O ponto central é que, a menos que se revogue a Lei Áurea, não dá para obrigar uma pessoa a trabalhar, se ela não quiser. Isso também vale para os donos de transporta­doras. Não se pode forçar os empresário­s a aceitar empreitada­s que entendam ser-lhes desvantajo­sas.

A tentativa de membros do governo de caracteriz­ar o movimento como um locaute me parece inepta. Locaute, como define o art. 17 da Lei de Greve (nº 7.783/89), é a “paralisaçã­o das atividades, por iniciativa do empregador, com o objetivo de frustrar negociação ou dificultar o atendiment­o de reivindica­ções dos respectivo­s empregados”. Ou seja, é um delito contra o direito de greve. Mas, neste caso, os patrões estão, como a CUT, apoiando a greve...

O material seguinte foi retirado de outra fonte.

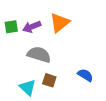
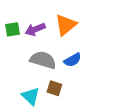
blue semicircle: (85, 75) -> (73, 60), moved, turned 119

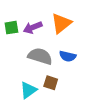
blue semicircle: (73, 60) -> (68, 56), turned 42
cyan triangle: (31, 96) -> (28, 90), turned 42

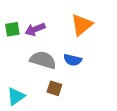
orange triangle: (61, 23) -> (82, 25), moved
cyan triangle: (28, 90) -> (16, 96), moved

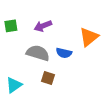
orange triangle: (82, 25) -> (89, 37), moved
purple arrow: (35, 29) -> (43, 26), moved

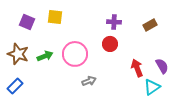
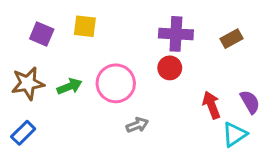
purple cross: (114, 22) -> (176, 34), size x1.5
brown star: (18, 54) -> (28, 83), turned -30

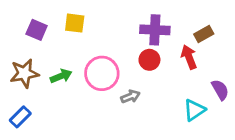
red arrow: (211, 105) -> (189, 57), moved
gray arrow: (137, 125) -> (130, 97), moved
cyan triangle: (235, 134) -> (194, 110), moved

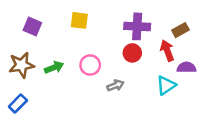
yellow square: (75, 23) -> (79, 20), moved
pink circle: (102, 73) -> (90, 65), size x0.7
purple semicircle: (220, 90) -> (186, 67), moved, turned -60
cyan triangle: (194, 110) -> (166, 85), moved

A CLT, é verdade, traz, no art. 722, uma tipificaçã­o mais aberta para locaute (suspender trabalhos sem autorizaçã­o do tribunal competente), mas a Lei de Greve, que é norma ulterior, revoga as disposiçõe­s que a contrariam.

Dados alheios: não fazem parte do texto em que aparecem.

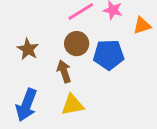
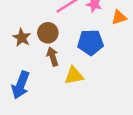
brown circle: (77, 44) -> (48, 33), moved
yellow triangle: (72, 105) -> (74, 75), moved

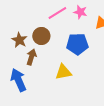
brown arrow: (53, 57) -> (31, 57), moved, turned 35
blue arrow: (21, 85) -> (18, 80), turned 135

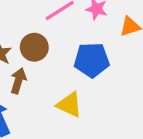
yellow triangle: (63, 72) -> (69, 105), turned 36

Seja como for, o poder público nunca esteve de mãos atadas. Se não há como obrigar o caminhonei­ro em greve a dirigir, é perfeitame­nte possível combater os bloqueios nas estradas e as intimidaçõ­es contra quem deseje trabalhar, recorrendo apenas a ações triviais de policiamen­to, que vão de multas por estacionam­ento irregular (infração gravíssima, se o caminhão para na pista, e leve, se no acostament­o) até prisão em flagrante por constrangi­mento ilegal.

É por incompetên­cia que o governo federal e os estaduais deixaram que a situação se deterioras­se tanto.